There is a lot of Howe in the Newsgirls club, which she launched 23 years ago.
“I came to the city to pound the pavement, and at the same time, I was trying to come out of the closet. Back then, it was pretty unsafe,” she explained. “There was lots of stories about gay bashing, and I didn’t want to be afraid. I had too much to do.”
She started boxing at the Toronto Newsboys Boxing Club, a male-dominated club, 26 years ago. After teaching a class with only women, everything changed.
“The women carried themselves differently, they weren’t coming into the gym small anymore. I realized that we needed a space for this all the time.”
Howe first opened up her gym with the hopes that a couple women would pay her to teach them how to box. Instead, 40 women showed up.
“That’s when I knew I had started something.”
It was the first female-run, all-women’s boxing club in Toronto open to trans women and the LGBTQ2 community.
Although the gym has been in demand for women, that doesn’t mean that the business has had an easy time keeping its head above water in Toronto.
“We’ve been surviving month-to-month for years,” explained Howe. “There’s no money in this. It’s all passion.”
In order to draw in new members, Howe has launched new programs like Outside The Ring, where donating $5 gives free boxing lesson for four months to survivors of violence, people with mobility issues, new Canadians, and people in the Indigenous and LGBTQ2 communities.
She also opened up “everyone classes” three days a week after some of her boxers started transitioning.
“One of the bonuses about not being able to make rent is that it forces me to sit down and make a new program on the spot,” Howe said. “We just make it happen. The money always comes our way.”
It doesn’t take long to run into someone who’s found something meaningful at Howe’s gym, whether it is empowerment or acceptance.

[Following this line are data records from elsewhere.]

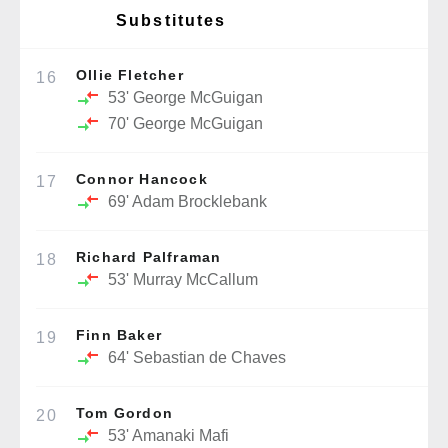
Substitutes
Ollie Fletcher
16
53'
George McGuigan
70'
George McGuigan
Connor Hancock
17
69'
Adam Brocklebank
Richard Palframan
18
53'
Murray McCallum
Finn Baker
19
64'
Sebastian de Chaves
Tom Gordon
20
53'
Amanaki Mafi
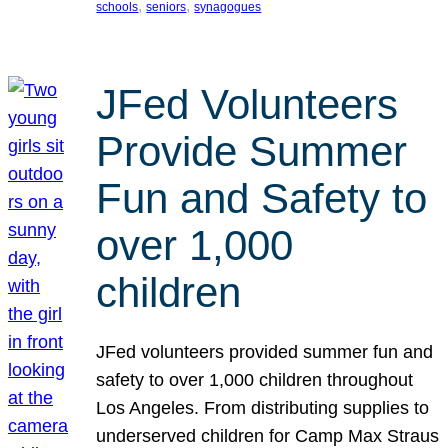
, 
, 
schools
seniors
synagogues
JFed Volunteers
Provide Summer
Fun and Safety to
over 1,000
children
JFed volunteers provided summer fun and
safety to over 1,000 children throughout
Los Angeles. From distributing supplies to
underserved children for Camp Max Straus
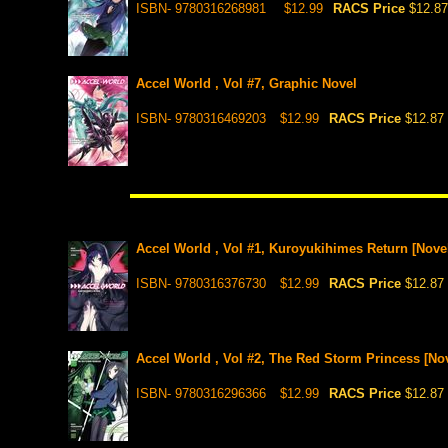
ISBN- 9780316268981
$12.99
RACS Price
$12.87
Accel World , Vol #7, Graphic Novel
ISBN- 9780316469203
$12.99
RACS Price
$12.87
Accel World , Vol #1, Kuroyukihimes Return [Nove
ISBN- 9780316376730
$12.99
RACS Price
$12.87
Accel World , Vol #2, The Red Storm Princess [Nov
ISBN- 9780316296366
$12.99
RACS Price
$12.87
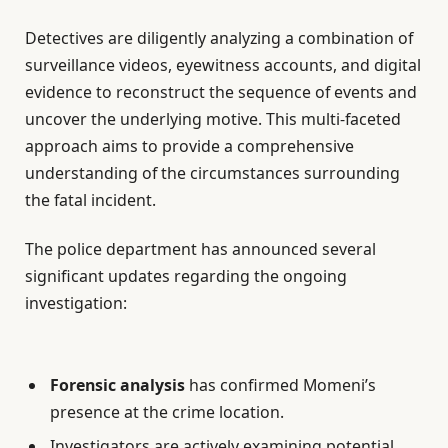
Detectives are diligently analyzing a combination of
surveillance videos, eyewitness accounts, and digital
evidence to reconstruct the sequence of events and
uncover the underlying motive. This multi-faceted
approach aims to provide a comprehensive
understanding of the circumstances surrounding
the fatal incident.
The police department has announced several
significant updates regarding the ongoing
investigation:
Forensic analysis
has confirmed Momeni’s
presence at the crime location.
Investigators are actively examining potential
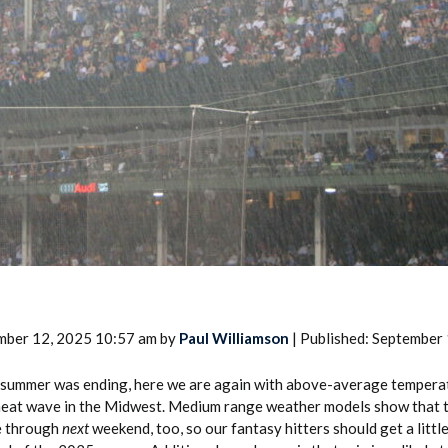
2026 SportsEthos Free Agent
Rankings by Aaron Bruski
mber 12, 2025 10:57 am by
Paul Williamson
| Published: September
 summer was ending, here we are again with above-average temperat
 heat wave in the Midwest. Medium range weather models show that
e through
next
weekend, too, so our fantasy hitters should get a littl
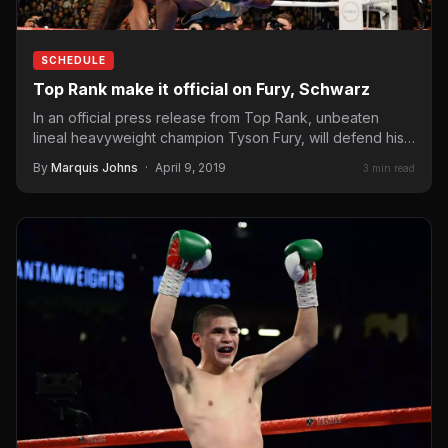
SCHEDULE
Top Rank make it official on Fury, Schwarz
In an official press release from Top Rank, unbeaten
lineal heavyweight champion Tyson Fury, will defend his
title…
By
Marquis Johns
·
April 9, 2019
3 min read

“I was first concerned when starting here,” explained Rory “Sprawl” McNeil, who I met after the workout. “I’m part of the LGBTQ2 community, so I wasn’t sure if I’d be fine here. But I was. Obviously. The website even has a trans policy on it. This is really the only sort of gym that I’d go to.”
But McNeil noted that the Newsgirls gym isn’t specifically gendered.
“It’s not like they’ve taken boxing and made it ‘for women’ and painted everything pink. It’s just a gym. And that speaks to Savoy, and everything she puts into it. This is all her.”
Like any new member at a boxing gym, I had expected to leave Newsgirls with some soreness and bruised knuckles.
But after spending time with Howe and the women of her gym, I left with more — a feeling that every member likely leaves with at some point from the tiny boxing gym tucked in the corner of a warehouse in Leslieville.
The feeling is exactly as Howe puts it — badass. It should feel badass.